* **Task directions**
Search term "ADANA": copy each line of the data containing it.

* **Records for processing**
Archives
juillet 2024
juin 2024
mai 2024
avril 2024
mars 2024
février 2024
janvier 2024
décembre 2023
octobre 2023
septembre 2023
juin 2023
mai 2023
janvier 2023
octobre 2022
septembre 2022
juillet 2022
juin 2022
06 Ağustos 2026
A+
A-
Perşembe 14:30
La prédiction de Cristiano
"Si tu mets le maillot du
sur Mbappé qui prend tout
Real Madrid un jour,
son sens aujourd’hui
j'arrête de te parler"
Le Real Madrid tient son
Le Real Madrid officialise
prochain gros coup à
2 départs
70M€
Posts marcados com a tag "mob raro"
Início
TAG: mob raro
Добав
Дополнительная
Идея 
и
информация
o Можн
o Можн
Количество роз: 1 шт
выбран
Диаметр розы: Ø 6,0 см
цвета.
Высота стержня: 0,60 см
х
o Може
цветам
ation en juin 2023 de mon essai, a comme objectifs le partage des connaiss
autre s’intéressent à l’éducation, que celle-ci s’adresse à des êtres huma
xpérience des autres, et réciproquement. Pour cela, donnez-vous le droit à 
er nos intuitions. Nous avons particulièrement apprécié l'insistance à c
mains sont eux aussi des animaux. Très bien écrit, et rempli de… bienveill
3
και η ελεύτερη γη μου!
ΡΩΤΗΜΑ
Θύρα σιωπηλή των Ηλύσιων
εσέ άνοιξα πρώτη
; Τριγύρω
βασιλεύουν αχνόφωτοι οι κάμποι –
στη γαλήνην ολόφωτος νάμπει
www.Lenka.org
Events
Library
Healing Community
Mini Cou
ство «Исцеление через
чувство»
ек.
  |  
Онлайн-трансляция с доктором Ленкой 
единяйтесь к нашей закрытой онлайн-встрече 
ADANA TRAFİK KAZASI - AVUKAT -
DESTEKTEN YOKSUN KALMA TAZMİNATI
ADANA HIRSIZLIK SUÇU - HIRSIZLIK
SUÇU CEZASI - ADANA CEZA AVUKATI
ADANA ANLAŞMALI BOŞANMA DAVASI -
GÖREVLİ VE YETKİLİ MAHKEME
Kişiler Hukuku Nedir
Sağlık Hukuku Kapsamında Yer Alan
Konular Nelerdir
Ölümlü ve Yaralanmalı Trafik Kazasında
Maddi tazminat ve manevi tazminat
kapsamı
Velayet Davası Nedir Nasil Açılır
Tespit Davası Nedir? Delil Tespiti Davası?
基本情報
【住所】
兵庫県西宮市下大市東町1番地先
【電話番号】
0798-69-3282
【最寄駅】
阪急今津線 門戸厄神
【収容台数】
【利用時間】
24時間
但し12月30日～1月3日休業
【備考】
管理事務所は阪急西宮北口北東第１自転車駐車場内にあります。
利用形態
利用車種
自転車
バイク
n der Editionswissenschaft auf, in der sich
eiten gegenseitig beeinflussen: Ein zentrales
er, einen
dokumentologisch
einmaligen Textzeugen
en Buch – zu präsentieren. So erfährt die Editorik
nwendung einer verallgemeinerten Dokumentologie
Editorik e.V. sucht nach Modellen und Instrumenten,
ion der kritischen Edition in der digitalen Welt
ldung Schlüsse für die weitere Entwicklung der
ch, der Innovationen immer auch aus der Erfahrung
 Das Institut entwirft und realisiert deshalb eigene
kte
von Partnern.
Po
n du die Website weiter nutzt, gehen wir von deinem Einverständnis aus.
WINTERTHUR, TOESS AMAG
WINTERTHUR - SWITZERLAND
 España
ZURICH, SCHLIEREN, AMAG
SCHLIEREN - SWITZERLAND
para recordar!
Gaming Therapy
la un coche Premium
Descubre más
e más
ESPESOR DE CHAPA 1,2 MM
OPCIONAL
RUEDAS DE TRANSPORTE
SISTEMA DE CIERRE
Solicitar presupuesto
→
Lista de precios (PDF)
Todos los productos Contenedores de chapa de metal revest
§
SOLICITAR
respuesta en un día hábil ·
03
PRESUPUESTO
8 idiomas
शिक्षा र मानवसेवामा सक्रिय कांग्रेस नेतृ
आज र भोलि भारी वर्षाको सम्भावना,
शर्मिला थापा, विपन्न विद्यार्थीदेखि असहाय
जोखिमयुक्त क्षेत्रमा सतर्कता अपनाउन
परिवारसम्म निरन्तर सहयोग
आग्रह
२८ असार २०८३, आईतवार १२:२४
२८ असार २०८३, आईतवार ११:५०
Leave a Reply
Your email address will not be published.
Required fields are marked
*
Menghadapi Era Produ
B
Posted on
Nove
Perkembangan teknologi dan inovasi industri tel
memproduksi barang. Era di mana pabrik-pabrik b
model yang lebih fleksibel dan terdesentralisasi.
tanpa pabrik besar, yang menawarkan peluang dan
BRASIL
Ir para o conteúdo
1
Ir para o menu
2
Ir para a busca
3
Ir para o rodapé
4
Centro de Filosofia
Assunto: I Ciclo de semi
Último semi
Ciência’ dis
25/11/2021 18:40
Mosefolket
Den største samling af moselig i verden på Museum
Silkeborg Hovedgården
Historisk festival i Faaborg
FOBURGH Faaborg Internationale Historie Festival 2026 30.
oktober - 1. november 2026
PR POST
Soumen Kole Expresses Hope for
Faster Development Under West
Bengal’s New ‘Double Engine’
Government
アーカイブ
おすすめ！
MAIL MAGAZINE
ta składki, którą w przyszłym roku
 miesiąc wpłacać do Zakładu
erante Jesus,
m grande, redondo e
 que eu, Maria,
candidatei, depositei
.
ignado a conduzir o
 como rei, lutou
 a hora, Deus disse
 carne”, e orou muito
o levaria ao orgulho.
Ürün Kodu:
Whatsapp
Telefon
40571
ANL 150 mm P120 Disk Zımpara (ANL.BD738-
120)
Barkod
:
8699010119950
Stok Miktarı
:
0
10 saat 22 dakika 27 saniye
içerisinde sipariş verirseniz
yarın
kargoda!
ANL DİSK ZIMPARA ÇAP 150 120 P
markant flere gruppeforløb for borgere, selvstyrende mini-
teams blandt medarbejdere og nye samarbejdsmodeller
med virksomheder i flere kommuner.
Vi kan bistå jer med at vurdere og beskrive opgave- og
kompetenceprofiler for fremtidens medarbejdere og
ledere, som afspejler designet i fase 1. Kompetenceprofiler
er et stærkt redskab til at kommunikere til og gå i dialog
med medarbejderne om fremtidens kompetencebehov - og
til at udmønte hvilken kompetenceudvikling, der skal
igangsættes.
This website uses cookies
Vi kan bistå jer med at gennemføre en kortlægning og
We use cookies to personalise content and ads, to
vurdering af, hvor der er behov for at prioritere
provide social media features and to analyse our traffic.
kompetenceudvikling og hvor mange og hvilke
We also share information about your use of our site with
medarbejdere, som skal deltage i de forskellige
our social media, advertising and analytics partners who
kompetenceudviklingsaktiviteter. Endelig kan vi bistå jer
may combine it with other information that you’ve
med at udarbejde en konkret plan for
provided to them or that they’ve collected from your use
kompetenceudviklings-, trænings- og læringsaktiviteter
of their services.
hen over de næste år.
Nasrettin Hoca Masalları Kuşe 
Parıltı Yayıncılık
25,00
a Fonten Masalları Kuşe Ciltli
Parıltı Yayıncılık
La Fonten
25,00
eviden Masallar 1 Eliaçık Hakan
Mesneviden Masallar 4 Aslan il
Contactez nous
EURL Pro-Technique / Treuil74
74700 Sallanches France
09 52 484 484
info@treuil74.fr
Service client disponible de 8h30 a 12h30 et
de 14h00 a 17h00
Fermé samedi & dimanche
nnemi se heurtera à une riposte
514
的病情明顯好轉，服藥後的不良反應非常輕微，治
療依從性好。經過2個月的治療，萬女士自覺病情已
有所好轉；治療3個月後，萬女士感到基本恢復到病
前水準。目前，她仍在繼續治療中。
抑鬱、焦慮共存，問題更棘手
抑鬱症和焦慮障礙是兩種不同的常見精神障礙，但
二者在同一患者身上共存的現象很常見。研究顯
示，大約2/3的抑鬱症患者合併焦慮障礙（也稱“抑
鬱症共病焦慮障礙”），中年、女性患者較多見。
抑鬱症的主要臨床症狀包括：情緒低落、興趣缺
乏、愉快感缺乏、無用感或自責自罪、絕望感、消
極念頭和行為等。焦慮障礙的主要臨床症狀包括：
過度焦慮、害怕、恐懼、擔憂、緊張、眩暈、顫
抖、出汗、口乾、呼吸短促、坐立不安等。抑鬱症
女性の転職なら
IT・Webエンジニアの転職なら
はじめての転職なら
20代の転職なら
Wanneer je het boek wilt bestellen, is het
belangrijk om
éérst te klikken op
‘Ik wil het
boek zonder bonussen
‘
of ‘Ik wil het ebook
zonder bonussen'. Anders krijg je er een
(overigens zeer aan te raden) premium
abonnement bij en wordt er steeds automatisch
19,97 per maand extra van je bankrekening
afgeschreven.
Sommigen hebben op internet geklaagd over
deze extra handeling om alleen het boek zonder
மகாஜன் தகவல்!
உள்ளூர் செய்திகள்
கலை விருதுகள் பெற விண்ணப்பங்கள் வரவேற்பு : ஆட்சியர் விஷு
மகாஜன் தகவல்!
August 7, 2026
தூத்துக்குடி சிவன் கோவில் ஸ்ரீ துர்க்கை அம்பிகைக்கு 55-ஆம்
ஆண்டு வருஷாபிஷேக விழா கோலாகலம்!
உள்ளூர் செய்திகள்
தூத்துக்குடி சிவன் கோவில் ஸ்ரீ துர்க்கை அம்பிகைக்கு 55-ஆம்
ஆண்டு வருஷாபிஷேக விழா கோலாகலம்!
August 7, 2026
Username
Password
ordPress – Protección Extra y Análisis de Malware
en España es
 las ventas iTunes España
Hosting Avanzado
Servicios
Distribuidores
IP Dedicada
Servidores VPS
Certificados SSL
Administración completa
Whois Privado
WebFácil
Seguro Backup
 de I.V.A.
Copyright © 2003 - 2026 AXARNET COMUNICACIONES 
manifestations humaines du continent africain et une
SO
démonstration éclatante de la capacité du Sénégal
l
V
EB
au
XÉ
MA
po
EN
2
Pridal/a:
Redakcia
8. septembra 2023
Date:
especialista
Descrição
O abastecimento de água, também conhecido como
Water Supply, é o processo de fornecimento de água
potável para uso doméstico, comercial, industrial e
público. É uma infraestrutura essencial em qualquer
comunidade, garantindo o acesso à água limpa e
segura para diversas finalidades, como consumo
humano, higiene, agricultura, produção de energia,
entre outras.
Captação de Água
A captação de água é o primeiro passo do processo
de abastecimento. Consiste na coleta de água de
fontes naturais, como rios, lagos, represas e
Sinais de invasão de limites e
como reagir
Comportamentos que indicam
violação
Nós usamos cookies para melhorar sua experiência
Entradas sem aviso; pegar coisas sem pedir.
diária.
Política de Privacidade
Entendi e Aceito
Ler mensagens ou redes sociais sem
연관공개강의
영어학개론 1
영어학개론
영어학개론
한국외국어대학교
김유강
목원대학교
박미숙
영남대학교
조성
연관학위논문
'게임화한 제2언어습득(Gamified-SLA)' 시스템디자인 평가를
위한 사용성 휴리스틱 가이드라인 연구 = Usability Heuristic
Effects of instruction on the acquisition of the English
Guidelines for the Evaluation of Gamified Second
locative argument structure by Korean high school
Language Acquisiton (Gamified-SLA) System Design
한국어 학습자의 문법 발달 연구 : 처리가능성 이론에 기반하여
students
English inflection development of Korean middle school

* **Reply to the task**
ADANA TRAFİK KAZASI - AVUKAT -
ADANA HIRSIZLIK SUÇU - HIRSIZLIK
SUÇU CEZASI - ADANA CEZA AVUKATI
ADANA ANLAŞMALI BOŞANMA DAVASI -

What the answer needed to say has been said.